Livers overexpressing BRE transgene are under heightened state of stress-response, as revealed by comparative proteomics

BRE (TNFRSF1A modulator/BRCC45) is a stress-responsive gene that is normally expressed at low levels in human and mouse livers. It binds to TNF-R1 and Fas, and modulates the actions of these cytokines [Chan, B.C.L., Ching, A.K.K., To, K.F., Leung, J.C.K. et al., Oncogene 2008, 27, 1208-1217]. We demonstrated that BRE expression was rapidly induced when the liver was insulted with carbon tetrachloride. In addition, it is highly expressed in human hepatocellular carcinoma. Transgenic mice were produced that specifically overexpressed BRE in the liver to determine the effects of high levels of BRE on the liver. We found these transgenic livers were histologically normal when compared with their wild-type counterpart. Hence, comparative proteomics were used to elucidate the molecular alterations in these tissues.
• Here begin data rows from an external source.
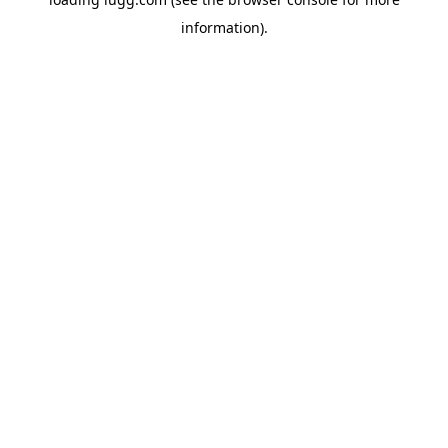
information).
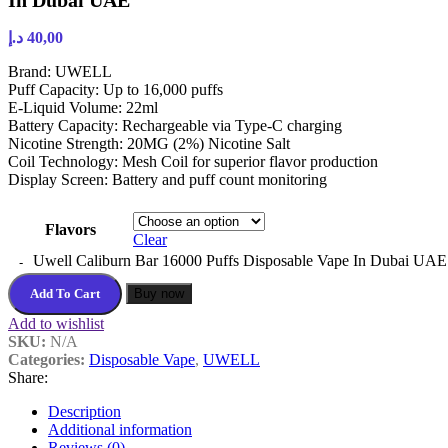
In Dubai UAE
د.إ
40,00
Brand: UWELL
Puff Capacity: Up to 16,000 puffs
E-Liquid Volume: 22ml
Battery Capacity: Rechargeable via Type-C charging
Nicotine Strength: 20MG (2%) Nicotine Salt
Coil Technology: Mesh Coil for superior flavor production
Display Screen: Battery and puff count monitoring
Flavors
Clear
Uwell Caliburn Bar 16000 Puffs Disposable Vape In Dubai UAE 
Add To Cart
Buy now
Add to wishlist
SKU:
N/A
Categories:
Disposable Vape
,
UWELL
Share:
Description
Additional information
Reviews (0)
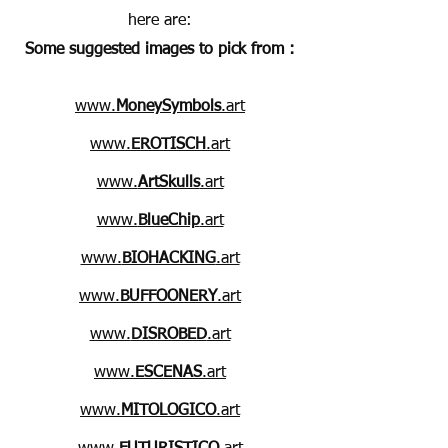
here are:
Some suggested images to pick from :
www.
MoneySymbols
.art
www.
EROTISCH
.art
www.
ArtSkulls
.art
www.
BlueChip
.art
www.
BIOHACKING
.art
www.
BUFFOONERY
.art
www.
DISROBED
.art
www.
ESCENAS
.art
www.
MITOLOGICO
.art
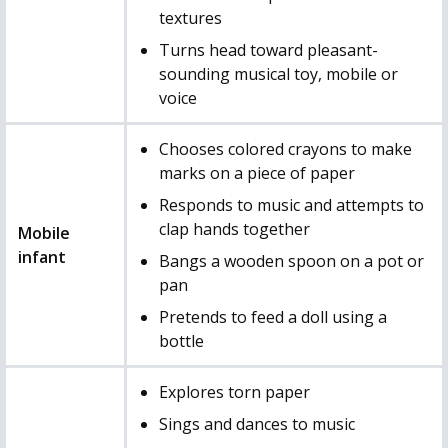
textures
Turns head toward pleasant-
sounding musical toy, mobile or
voice
Chooses colored crayons to make
marks on a piece of paper
Responds to music and attempts to
clap hands together
Mobile
infant
Bangs a wooden spoon on a pot or
pan
Pretends to feed a doll using a
bottle
Explores torn paper
Sings and dances to music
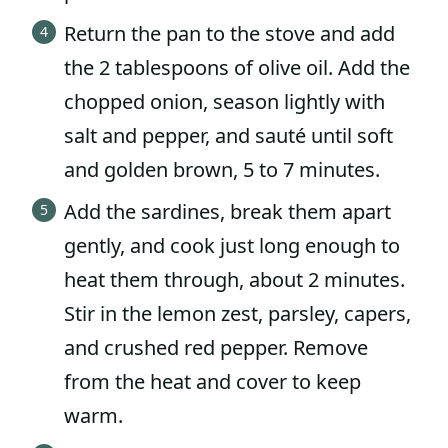
Return the pan to the stove and add
the 2 tablespoons of olive oil. Add the
chopped onion, season lightly with
salt and pepper, and sauté until soft
and golden brown, 5 to 7 minutes.
Add the sardines, break them apart
gently, and cook just long enough to
heat them through, about 2 minutes.
Stir in the lemon zest, parsley, capers,
and crushed red pepper. Remove
from the heat and cover to keep
warm.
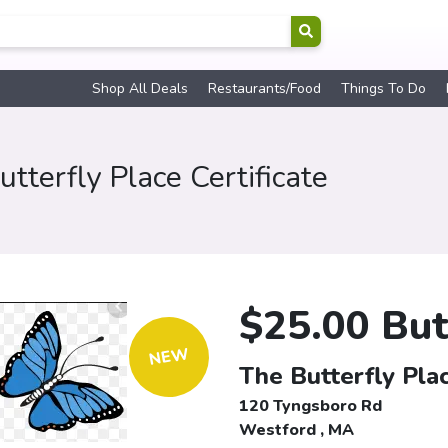
Shop All Deals
Restaurants/Food
Things To Do
tterfly Place Certificate
$25.00 Butt
NEW
The Butterfly Plac
120 Tyngsboro Rd
Westford , MA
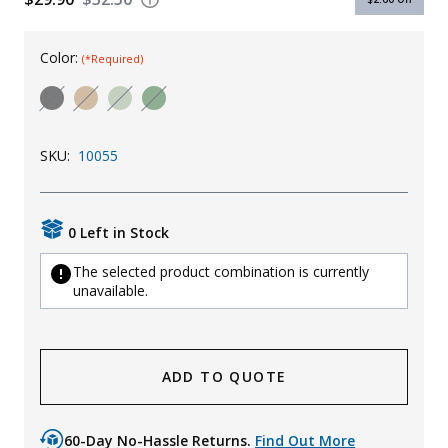
Uniforms
Color:
(*Required)
KId's Clothing
SKU:
10055
0 Left in Stock
The selected product combination is currently
unavailable.
ADD TO QUOTE
60-Day No-Hassle Returns.
Find Out More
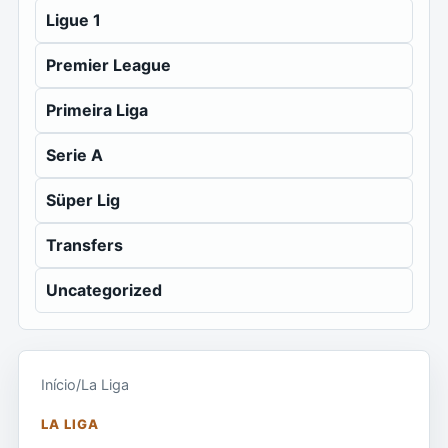
Ligue 1
Premier League
Primeira Liga
Serie A
Süper Lig
Transfers
Uncategorized
Início
/
La Liga
LA LIGA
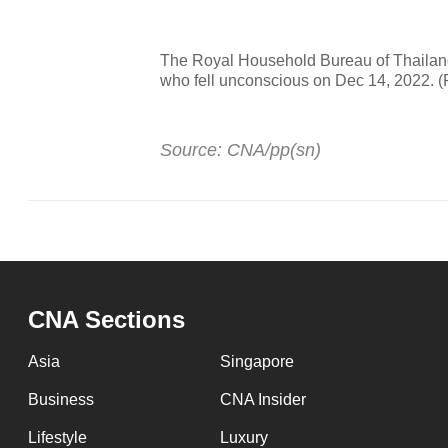
The Royal Household Bureau of Thailand
who fell unconscious on Dec 14, 2022. 
Source: CNA/pp(sn)
CNA Sections
Asia
Singapore
Business
CNA Insider
Lifestyle
Luxury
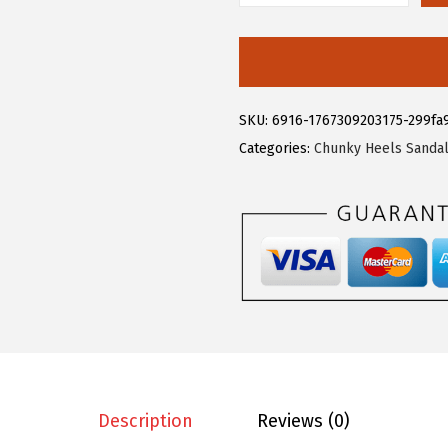
.
9
l
9
.
l
9
e
.
g
SKU:
6916-1767309203175-299fa
r
Categories:
Chunky Heels Sanda
a
K
W
o
m
e
n
'
s
O
Description
Reviews (0)
p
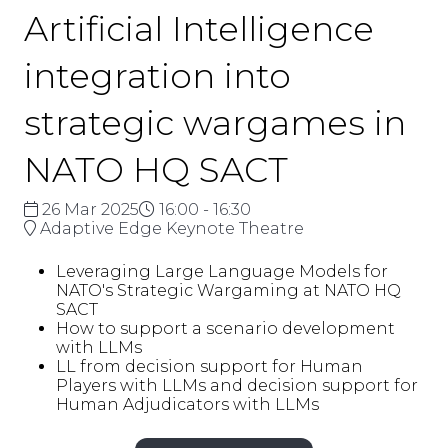
Artificial Intelligence
integration into
strategic wargames in
NATO HQ SACT
26 Mar 2025
16:00 - 16:30
Adaptive Edge Keynote Theatre
Leveraging Large Language Models for
NATO's Strategic Wargaming at NATO HQ
SACT
How to support a scenario development
with LLMs
LL from decision support for Human
Players with LLMs and decision support for
Human Adjudicators with LLMs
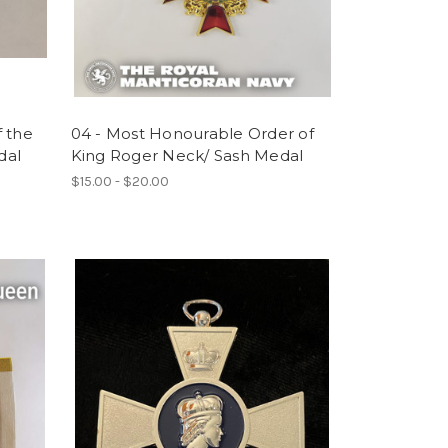
f the
04 - Most Honourable Order of
dal
King Roger Neck/ Sash Medal
$15.00 - $20.00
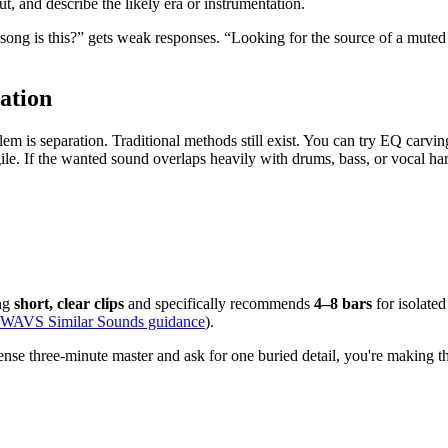
t, and describe the likely era or instrumentation.
song is this?” gets weak responses. “Looking for the source of a muted 
ation
 is separation. Traditional methods still exist. You can try EQ carving,
ile. If the wanted sound overlaps heavily with drums, bass, or vocal h
ing
short, clear clips
and specifically recommends
4–8 bars
for isolated
WAVS Similar Sounds guidance
).
ense three-minute master and ask for one buried detail, you're making th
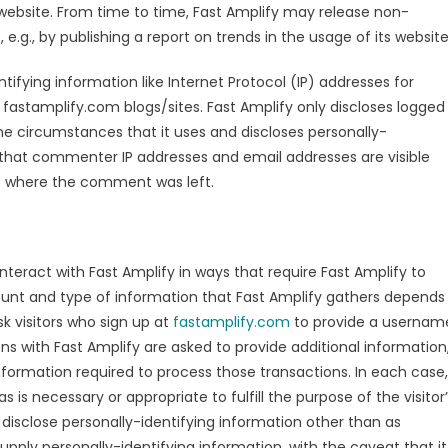
 website. From time to time, Fast Amplify may release non-
e.g., by publishing a report on trends in the usage of its website
ntifying information like Internet Protocol (IP) addresses for
fastamplify.com blogs/sites. Fast Amplify only discloses logged
 circumstances that it uses and discloses personally-
 that commenter IP addresses and email addresses are visible
te where the comment was left.
interact with Fast Amplify in ways that require Fast Amplify to
ount and type of information that Fast Amplify gathers depends
k visitors who sign up at
fastamplify.com
to provide a usernam
s with Fast Amplify are asked to provide additional information
nformation required to process those transactions. In each case,
s is necessary or appropriate to fulfill the purpose of the visitor
 disclose personally-identifying information other than as
upply personally-identifying information, with the caveat that it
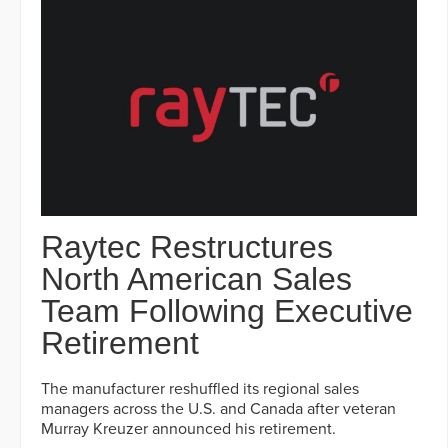
Raytec Restructures
North American Sales
Team Following Executive
Retirement
The manufacturer reshuffled its regional sales
managers across the U.S. and Canada after veteran
Murray Kreuzer announced his retirement.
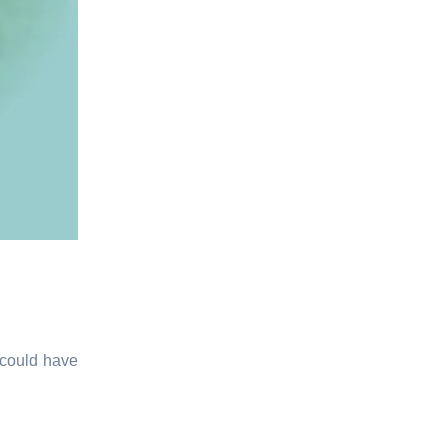
 could have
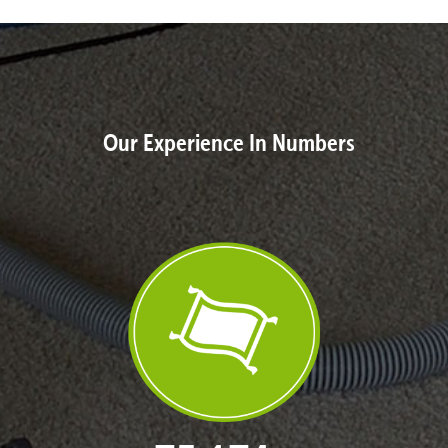
Our Experience In Numbers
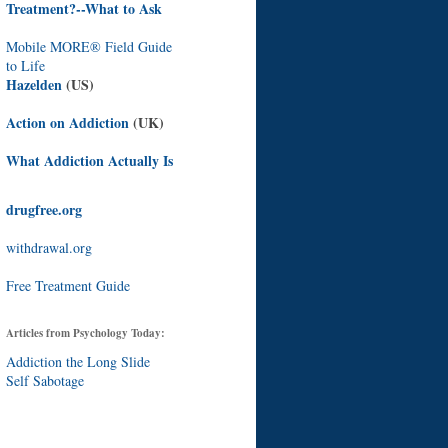
Treatment?--What to Ask
Mobile MORE® Field Guide
to Life
Hazelden
(US)
Action on Addiction
(UK)
What Addiction Actually Is
drugfree.org
withdrawal.org
Free Treatment Guide
Articles from Psychology Today:
Addiction the Long Slide
Self Sabotage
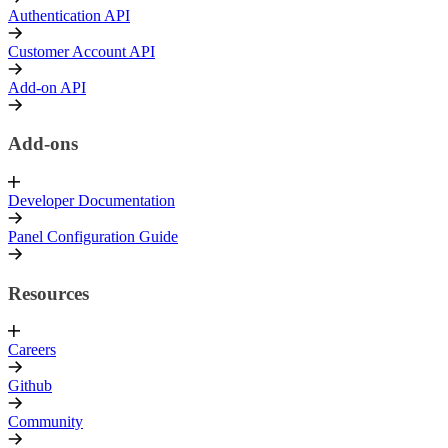
Authentication API
Customer Account API
Add-on API
Add-ons
Developer Documentation
Panel Configuration Guide
Resources
Careers
Github
Community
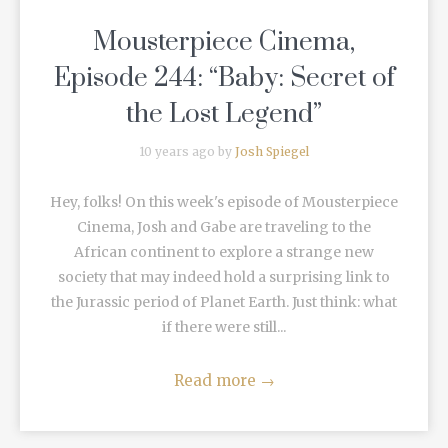
Mousterpiece Cinema,
Episode 244: “Baby: Secret of
the Lost Legend”
10 years ago by
Josh Spiegel
Hey, folks! On this week's episode of Mousterpiece
Cinema, Josh and Gabe are traveling to the
African continent to explore a strange new
society that may indeed hold a surprising link to
the Jurassic period of Planet Earth. Just think: what
if there were still...
Read more
→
It was established that several stress-responsive proteins were upregulated in BRE-transgenic hepatocytes. These include heat shock-related 70 kDa protein 2, putative heat shock 70 kDa protein 7 and mitogen-activated protein kinase 12. Furthermore, we demonstrated that silencing BRE expression in non-tumoral Chang cells could directly inhibit the expression of these stress-responsive genes. In conclusion, we propose that the liver in our BRE transgenic mice is under constant heightened stress-response and this may be a major contributing factor to the hepatocellular carcinoma phenotype.